Layoff in the middle of a project?



Well, talk about cratering a schedule and resource plan!
Layoffs in the middle of a project will do it for you.

But wait!
There may be a silver lining here:
  • Communication complexity in and among project participants decreases as the square of participants. That could be a winner

  • You may be able to select the departees. That's tough in any circumstance, but it's also an opportunity to prune the lesser performers.

  • Some say that if you want to speed up a project, especially software, reduce the number of people involved (the corollary is more often cited: adding people to a team may actually slow it down)

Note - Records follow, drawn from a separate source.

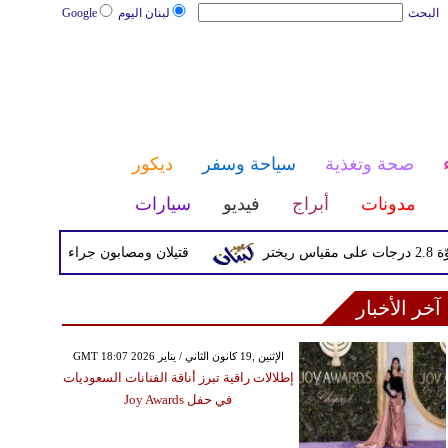
البحث
لبنان اليوم
Google
صحة وتغذية
سياحة وسفر
ديكور
مدونات
أبراج
فيديو
سيارات
قتيلان ومصابون جراء 14 غارة إسرائيلية على شرق وجنوب لبنان
آخر الأخبار
GMT 18:07 2026 الإثنين ,19 كانون الثاني / يناير
إطلالات راقية تبرز أناقة الفنانات السعوديات
في حفل Joy Awards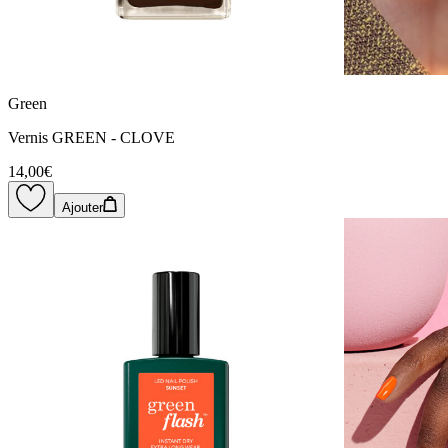
Green
Vernis GREEN - CLOVE
14,00€
Ajouter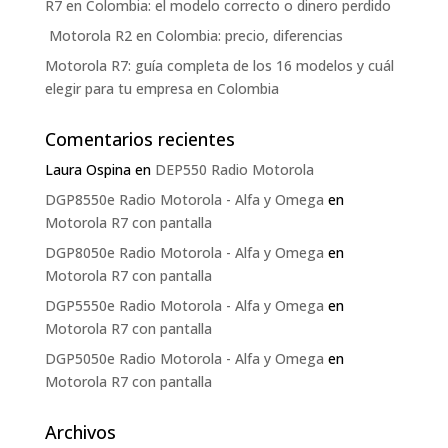
R7 en Colombia: el modelo correcto o dinero perdido
Motorola R2 en Colombia: precio, diferencias
Motorola R7: guía completa de los 16 modelos y cuál
elegir para tu empresa en Colombia
Comentarios recientes
Laura Ospina
en
DEP550 Radio Motorola
DGP8550e Radio Motorola - Alfa y Omega
en
Motorola R7 con pantalla
DGP8050e Radio Motorola - Alfa y Omega
en
Motorola R7 con pantalla
DGP5550e Radio Motorola - Alfa y Omega
en
Motorola R7 con pantalla
DGP5050e Radio Motorola - Alfa y Omega
en
Motorola R7 con pantalla
Archivos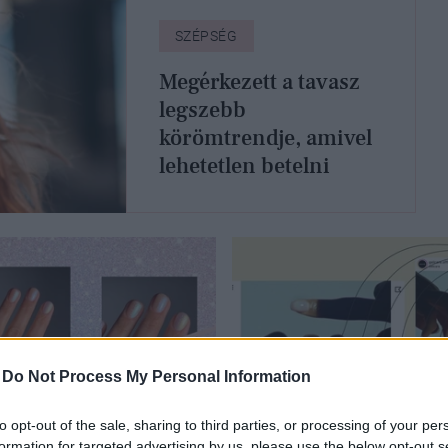
SZÉPSÉG
Megérkezett a tavasz
legszebb
körömtrendje, amivel
lehetetlen betelni
-
Do Not Process My Personal Information
to opt-out of the sale, sharing to third parties, or processing of your per
SÉG
DIVAT
formation for targeted advertising by us, please use the below opt-out s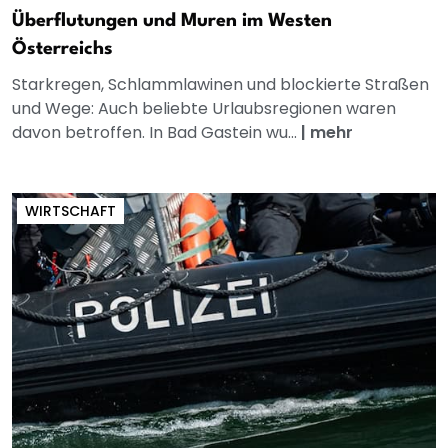
Überflutungen und Muren im Westen
Österreichs
Starkregen, Schlammlawinen und blockierte Straßen
und Wege: Auch beliebte Urlaubsregionen waren
davon betroffen. In Bad Gastein wu...
|
mehr
WIRTSCHAFT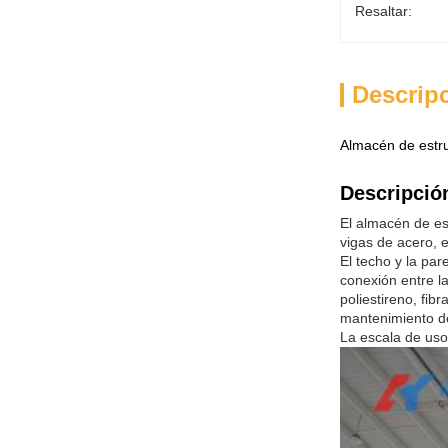
Resaltar:
Descrip
Almacén de estru
Descripció
El almacén de est
vigas de acero, 
El techo y la pa
conexión entre l
poliestireno, fib
mantenimiento de 
La escala de uso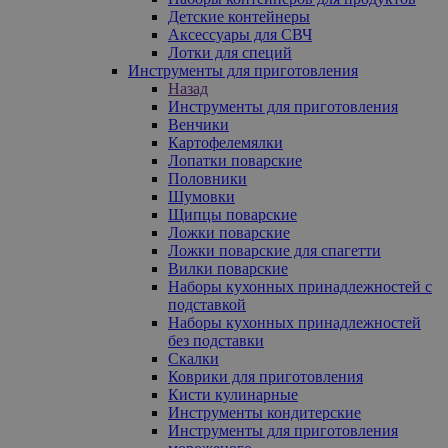
Детские контейнеры
Аксессуары для СВЧ
Лотки для специй
Инструменты для приготовления
Назад
Инструменты для приготовления
Венчики
Картофелемялки
Лопатки поварские
Половники
Шумовки
Щипцы поварские
Ложки поварские
Ложки поварские для спагетти
Вилки поварские
Наборы кухонных принадлежностей с
подставкой
Наборы кухонных принадлежностей
без подставки
Скалки
Коврики для приготовления
Кисти кулинарные
Инструменты кондитерские
Инструменты для приготовления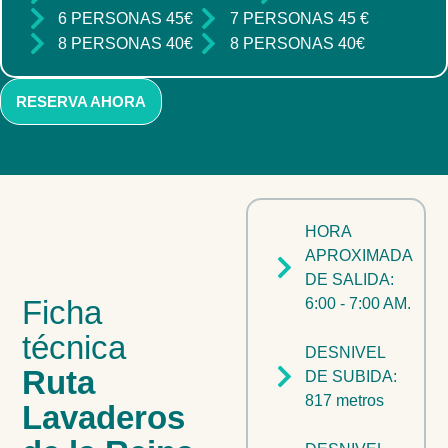
6 PERSONAS 45€
7 PERSONAS 45 €
8 PERSONAS 40€
8 PERSONAS 40€
RESERVA AHORA
HORA
APROXIMADA
DE SALIDA:
Ficha
6:00 - 7:00 AM.
técnica
DESNIVEL
Ruta
DE SUBIDA:
817 metros
Lavaderos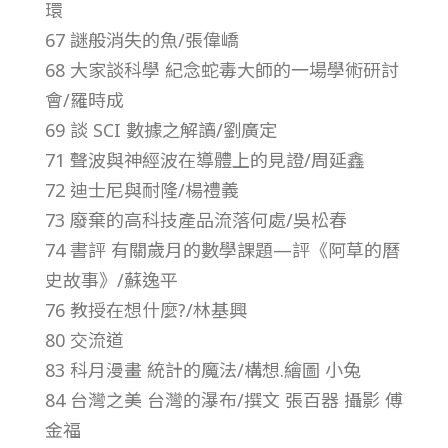
環
總
67 謎般消失的魚/張偉嶠
號
68 大家談科學 紀念蛇毒大師的一場學術研討
會/羅時成
第
69 談 SCI 數據之解讀/劉廣定
71 聲波與神經波在導體上的見證/周延鑫
4
72 迪士尼與耐隆/楊禮義
73 廢棄的高科技產品流落何處/吳松春
0
74 書評 有關歲月的數學課題—評《阿草的曆
史故事》/蘇逸平
9
76 教授在想什麼?/林基興
80 交流道
期
83 科月漫畫 統計的魔法/構想.繪圖 小兔
84 台灣之美 台灣的瀑布/撰文 張百器 攝影 傅
金福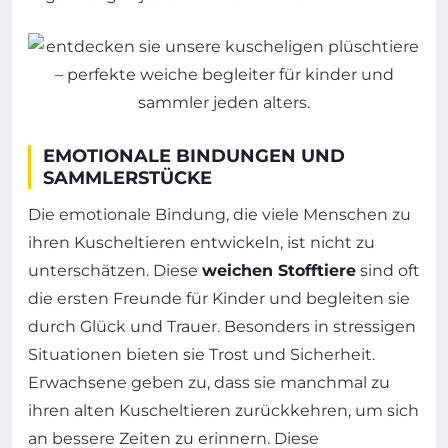
EMOTIONALE BINDUNGEN UND
SAMMLERSTÜCKE
Die emotionale Bindung, die viele Menschen zu
ihren Kuscheltieren entwickeln, ist nicht zu
unterschätzen. Diese
weichen Stofftiere
sind oft
die ersten Freunde für Kinder und begleiten sie
durch Glück und Trauer. Besonders in stressigen
Situationen bieten sie Trost und Sicherheit.
Erwachsene geben zu, dass sie manchmal zu
ihren alten Kuscheltieren zurückkehren, um sich
an bessere Zeiten zu erinnern. Diese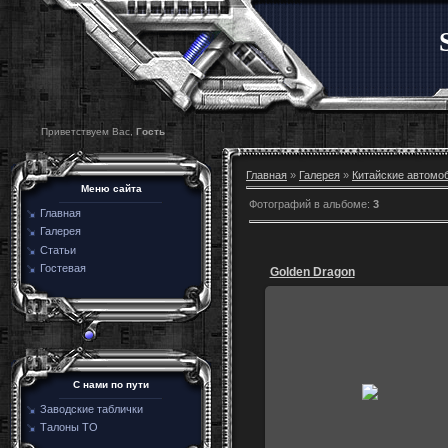
Приветствуем Вас,
Гость
Главная
»
Галерея
»
Китайские автомо
Меню сайта
Фотографий в альбоме
:
3
Главная
Галерея
Статьи
Гостевая
Golden Dragon
31.07.2012
С нами по пути
Таиланд
Заводские таблички
Скорп
Талоны ТО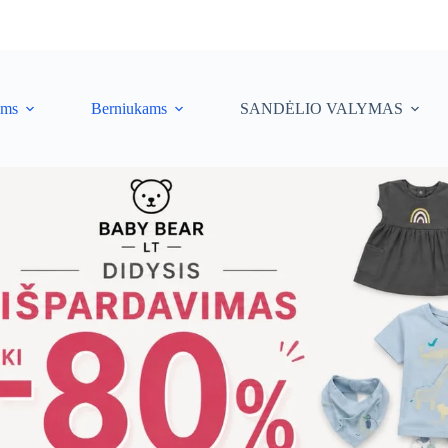
ėms
Berniukams
SANDĖLIO VALYMAS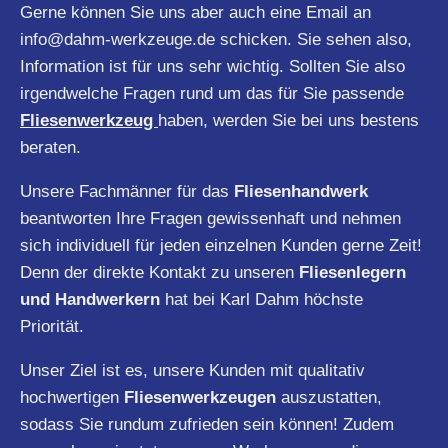
Gerne können Sie uns aber auch eine Email an
info@dahm-werkzeuge.de
schicken. Sie sehen also,
Information ist für uns sehr wichtig. Sollten Sie also
irgendwelche Fragen rund um das für Sie passende
Fliesenwerkzeug
haben, werden Sie bei uns bestens
beraten.
Unsere Fachmänner für das
Fliesenhandwerk
beantworten Ihre Fragen gewissenhaft und nehmen
sich individuell für jeden einzelnen Kunden gerne Zeit!
Denn der direkte Kontakt zu unseren
Fliesenlegern
und Handwerkern
hat bei Karl Dahm höchste
Priorität.
Unser Ziel ist es, unsere Kunden mit qualitativ
hochwertigen
Fliesenwerkzeugen
auszustatten,
sodass Sie rundum zufrieden sein können! Zudem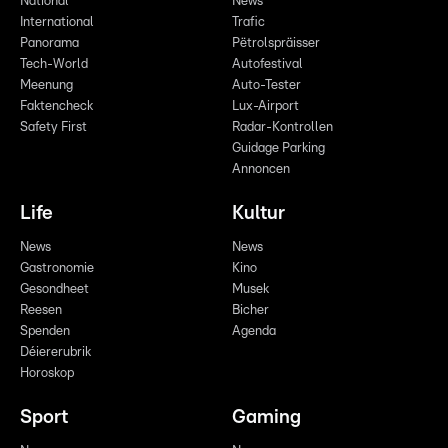
National
News
International
Trafic
Panorama
Pëtrolspräisser
Tech-World
Autofestival
Meenung
Auto-Tester
Faktencheck
Lux-Airport
Safety First
Radar-Kontrollen
Guidage Parking
Annoncen
Life
Kultur
News
News
Gastronomie
Kino
Gesondheet
Musek
Reesen
Bicher
Spenden
Agenda
Déiererubrik
Horoskop
Sport
Gaming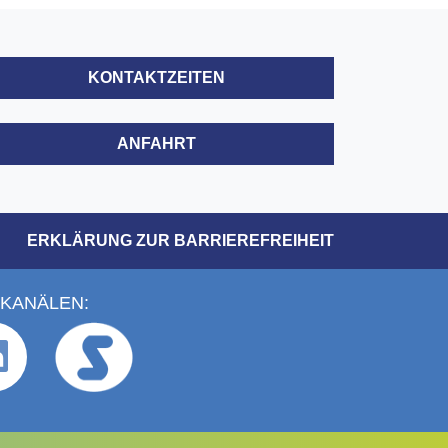
KONTAKTZEITEN
ANFAHRT
ERKLÄRUNG ZUR BARRIEREFREIHEIT
 KANÄLEN: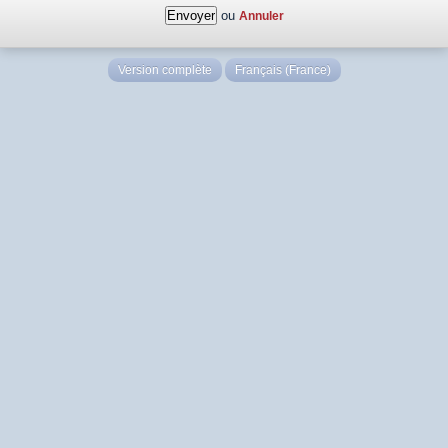
ou
Annuler
Version complète
Français (France)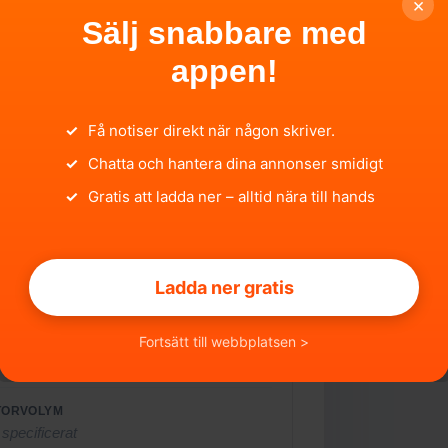
×
Sälj snabbare med
appen!
✓
Få notiser direkt när någon skriver.
✓
Chatta och hantera dina annonser smidigt
DELL
✓
Gratis att ladda ner – alltid nära till hands
 specificerat
ISTRERINGSNUMMER
 specificerat
Ladda ner gratis
Fortsätt till webbplatsen >
TORVOLYM
 specificerat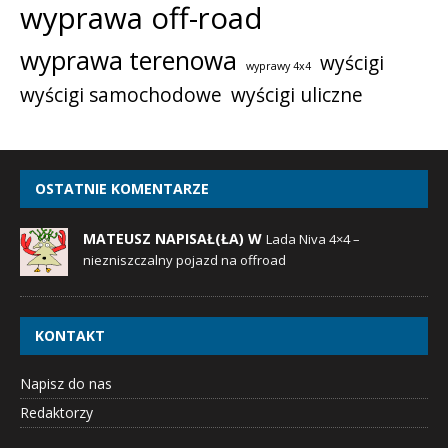
wyprawa off-road
wyprawa terenowa
wyścigi
wyprawy 4x4
wyścigi samochodowe
wyścigi uliczne
OSTATNIE KOMENTARZE
MATEUSZ NAPISAŁ(ŁA) W
Lada Niva 4×4 –
niezniszczalny pojazd na offroad
KONTAKT
Napisz do nas
Redaktorzy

  • There's an opportunity to rebaseline: All the variances-to-date are collected and stored with the expiring baseline. A new plan according to the new resource availability becomes a new baseline. Unfavorable circumstances can perhaps be sidestepped.
Of course, there are downsides:
  • If your customer is external, they may not relent on any requirements. You're stuck trying to make five pounds fit in a three pound bag.

  • There may be penalties written in your project contract if you miss a milestone, or overrun a budget. That just adds to the fiscal pain that probably was the triggering factor for layoffs.
Did you see this layoff thing coming?
  • On the project balance sheet, you are the risk manager at the end of the day. So, suck it up!

  • And there's the anti-fragile thing: build in redundancy, schedule and budget buffers, and outright alternatives from the git-go. And, if you didn't do those things in the first baseline, you've got a second bite at the apple with the recovery baseline.